Just about due south of Syracuse is Binghamton, which lands on our list because of its plate, which we reminds us more of a Marvel comic book than it does how hungry we are. Nevertheless, Spiedies, or tender morsels of marinaded chicken (or any other protein) jammed into an Italian roll, are one of the truly awesome upstate-only delicacies. Similar to the Greek chicken/pork souvlaki you can get in street-food carts all night in the Astoria, Queens, down in the city, Spiedies can be consumed either in sandwich form or just eaten right off the spit. Thankfully, you can add Spiedies to your rotating backyard barbecue arsenal, courtesy of supplier (and famous purveyor), Lupo’s. (They’ve also got a stand at the New York State Fair, so you can double-fist it with some Cornell Chicken.)
I included this “wild card” section, because there are a number of foods that are said to have originated in Upstate New York with no real finger pointed at who made what first. For example, I’ve feasted on at least three variations of Fish Fry, once in Troy—where franchise Ted’s Fish Fry rules the roost—as well as nearby East Green Bush at Off-Shore Pier. Then there’s the type I’ve eaten in Utica (see: Club Monarch, et al.), and it’s a completely different style of sandwich but equally delicious.

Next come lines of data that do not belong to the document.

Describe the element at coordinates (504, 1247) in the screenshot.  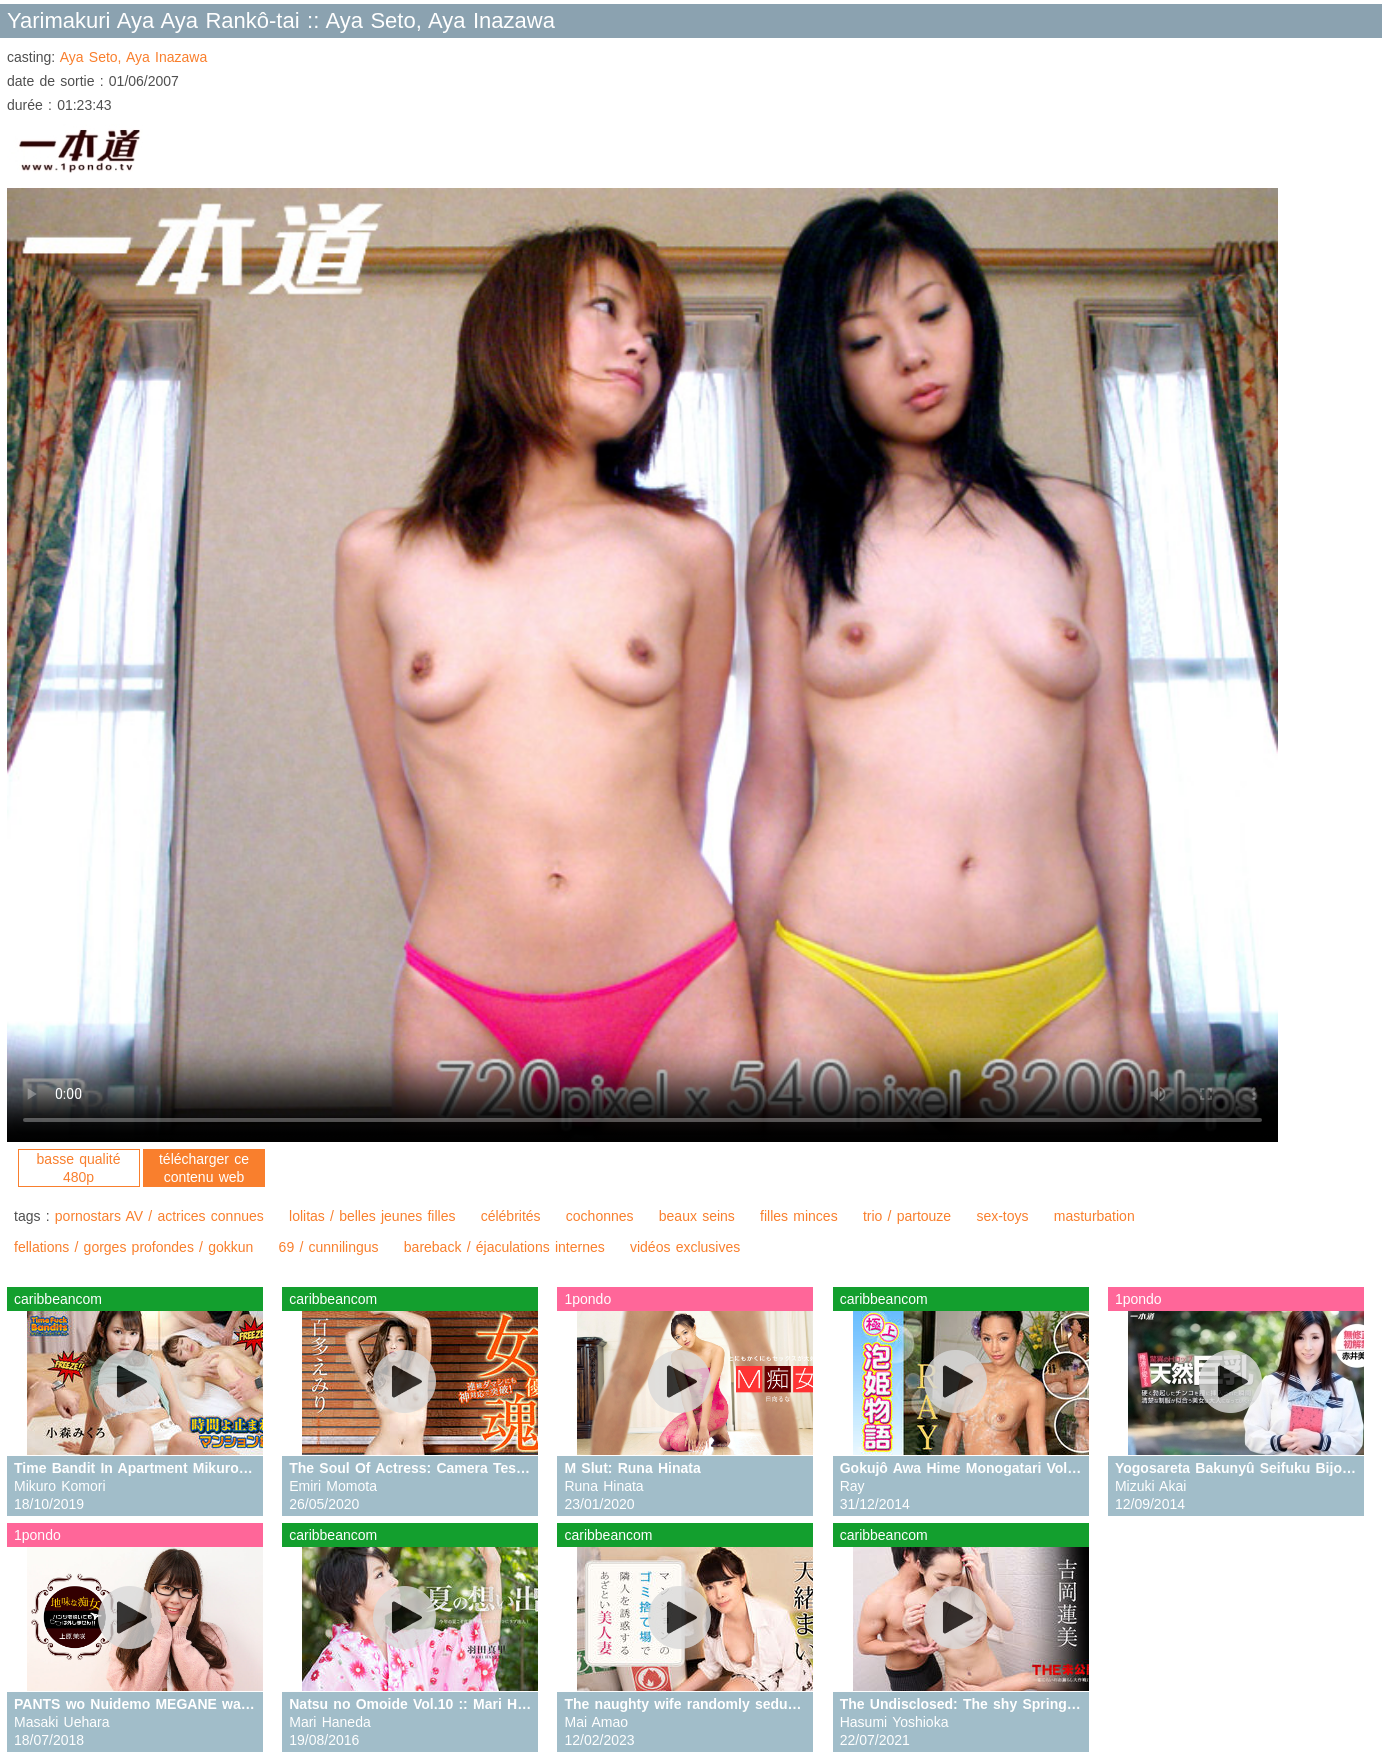 I see `bareback / éjaculations internes` at that location.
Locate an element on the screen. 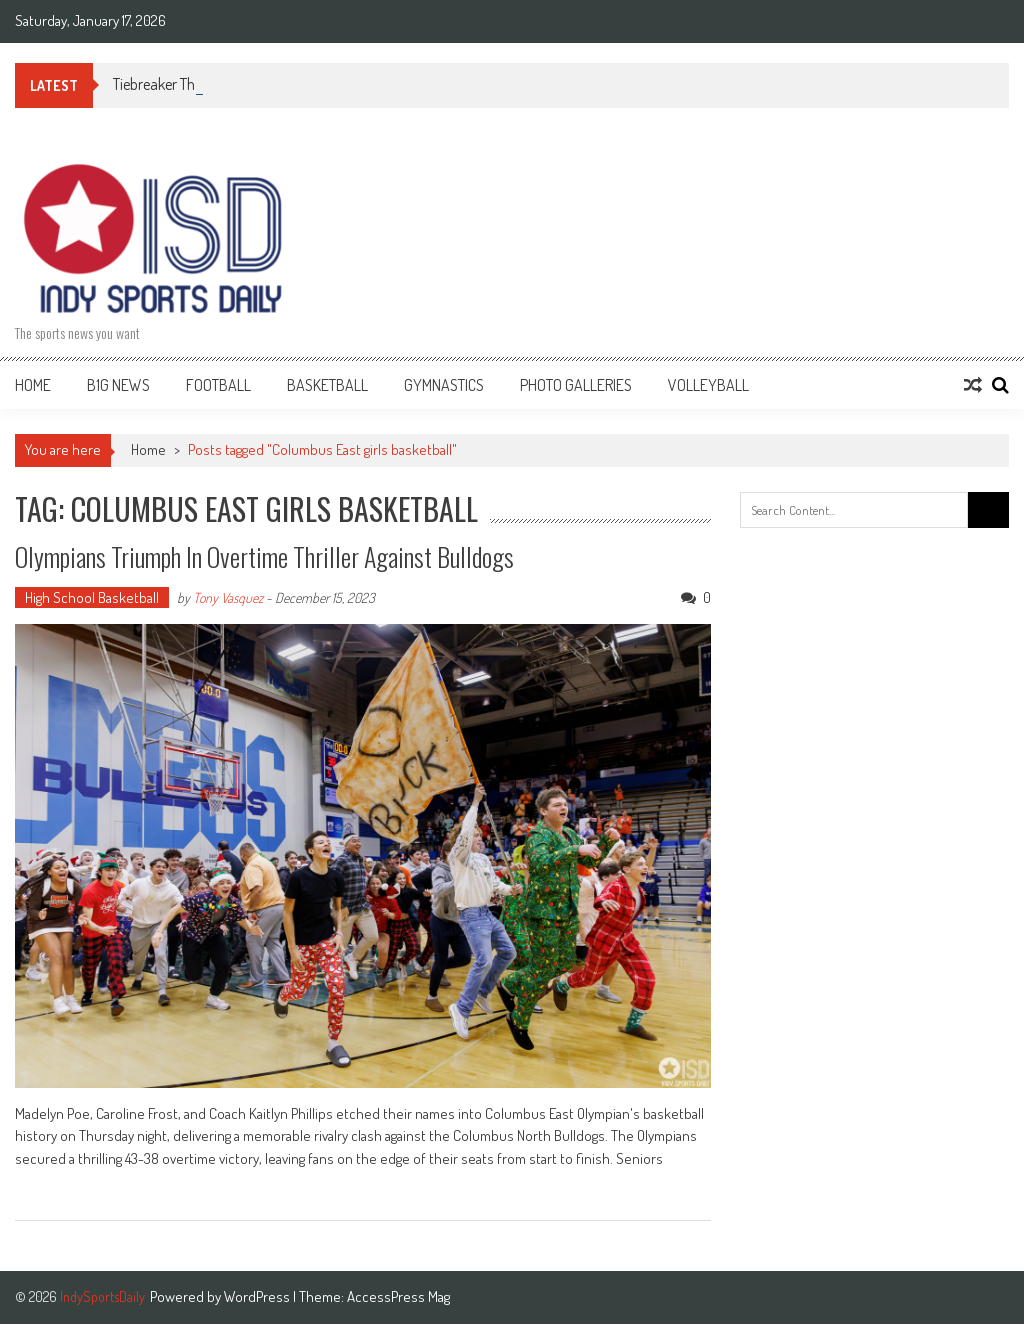  Tony Vasquez is located at coordinates (228, 597).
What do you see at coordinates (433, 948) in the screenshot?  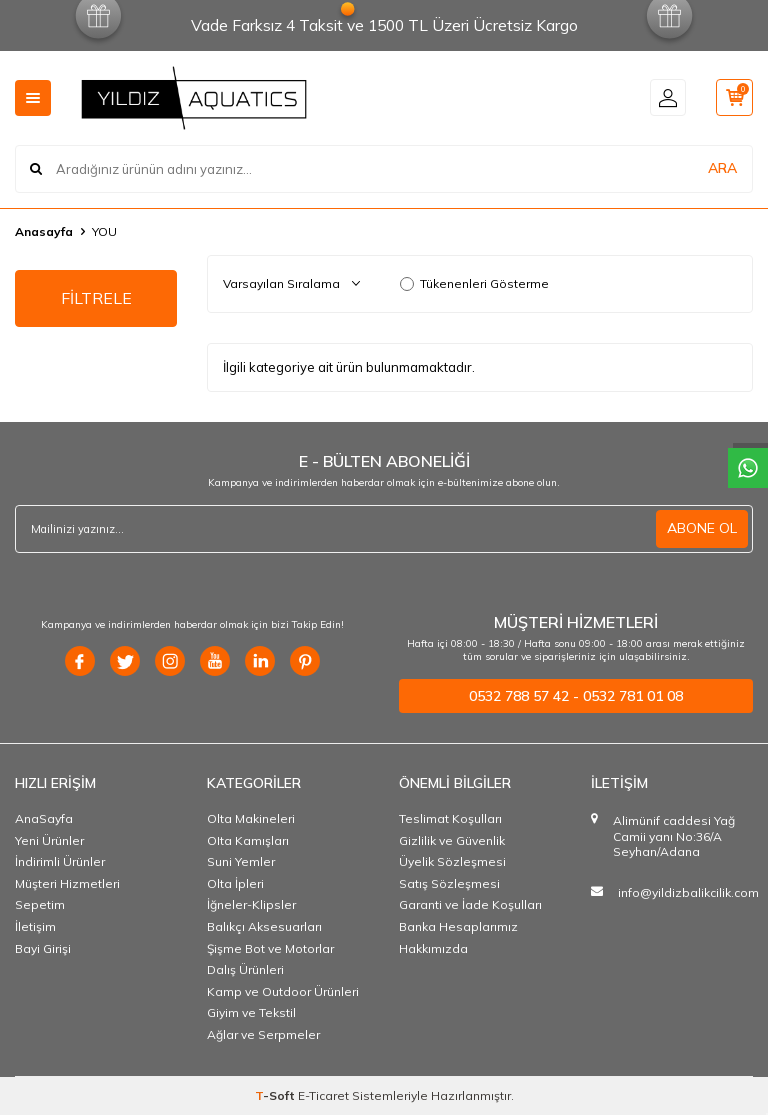 I see `Hakkımızda` at bounding box center [433, 948].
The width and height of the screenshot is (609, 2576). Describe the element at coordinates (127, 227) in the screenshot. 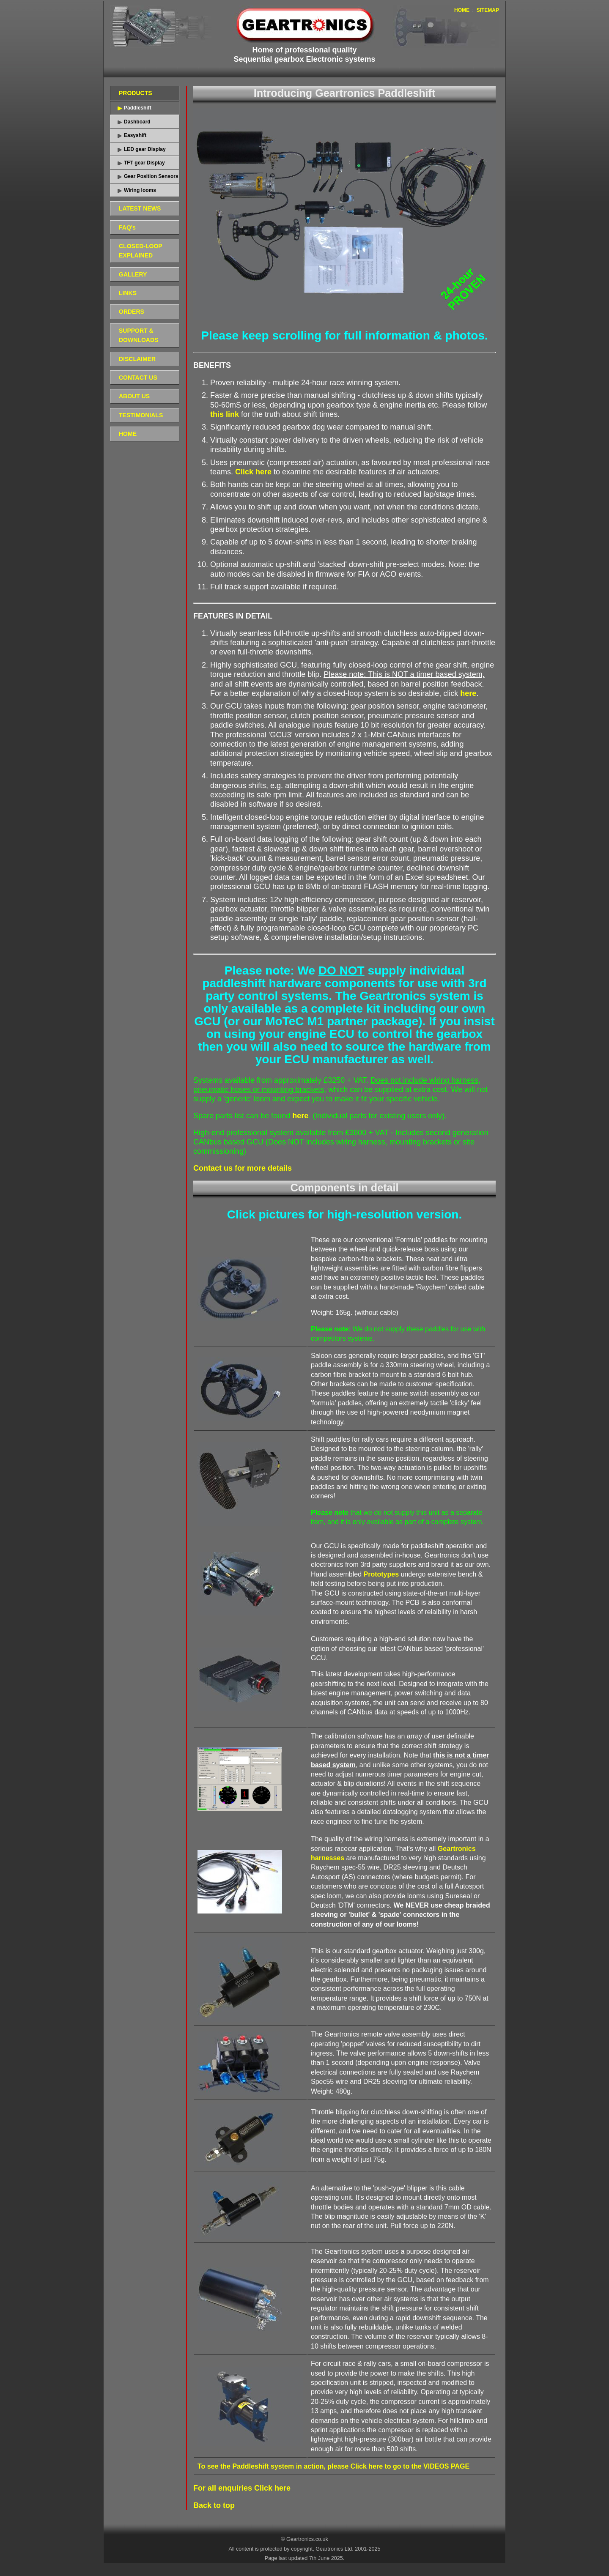 I see `FAQ's` at that location.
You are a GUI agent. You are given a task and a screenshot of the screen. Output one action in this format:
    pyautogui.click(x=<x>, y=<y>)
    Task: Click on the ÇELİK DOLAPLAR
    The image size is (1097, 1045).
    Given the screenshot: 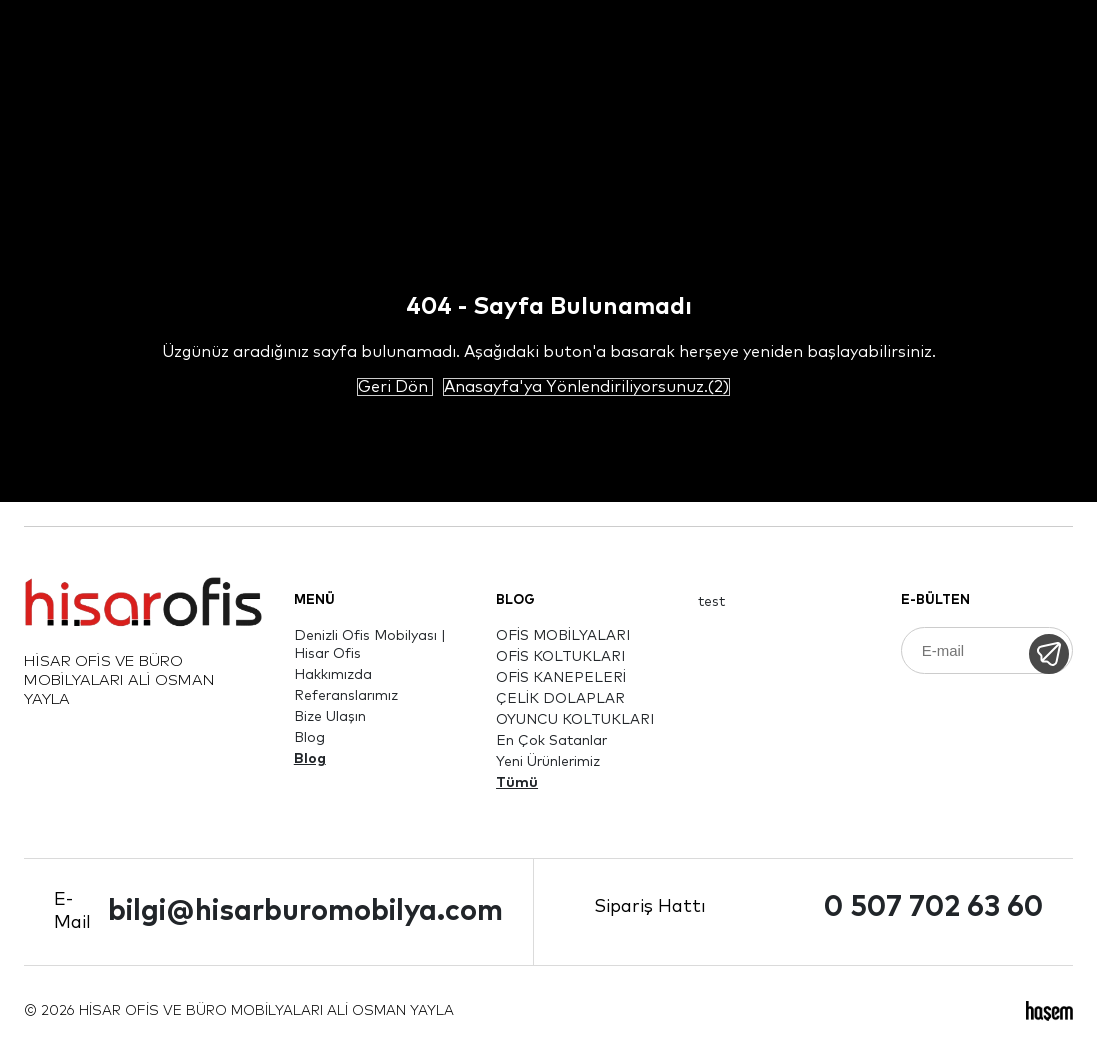 What is the action you would take?
    pyautogui.click(x=560, y=699)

For the pigger-outers out there, there’s the single greatest pre-dinner appetizer of them all, the mozzarella stick, which apparently has its origins up here—but only when it’s dipped in raspberry sauce. (Right after learning this, I sat down to lunch with my family at Carson’s Woodside Tavern in Malta, and what do you know? They had sticks and raspberry on the menu!)
Last but not least, the ubiquitous apple cider doughnut, which can be found all over the place up here, is a Capital Region staple, served best, in my humble opinion, in the fall, with a large, steaming cup of coffee or tea (my go-to dealer is Schuylerville’s Saratoga Apple).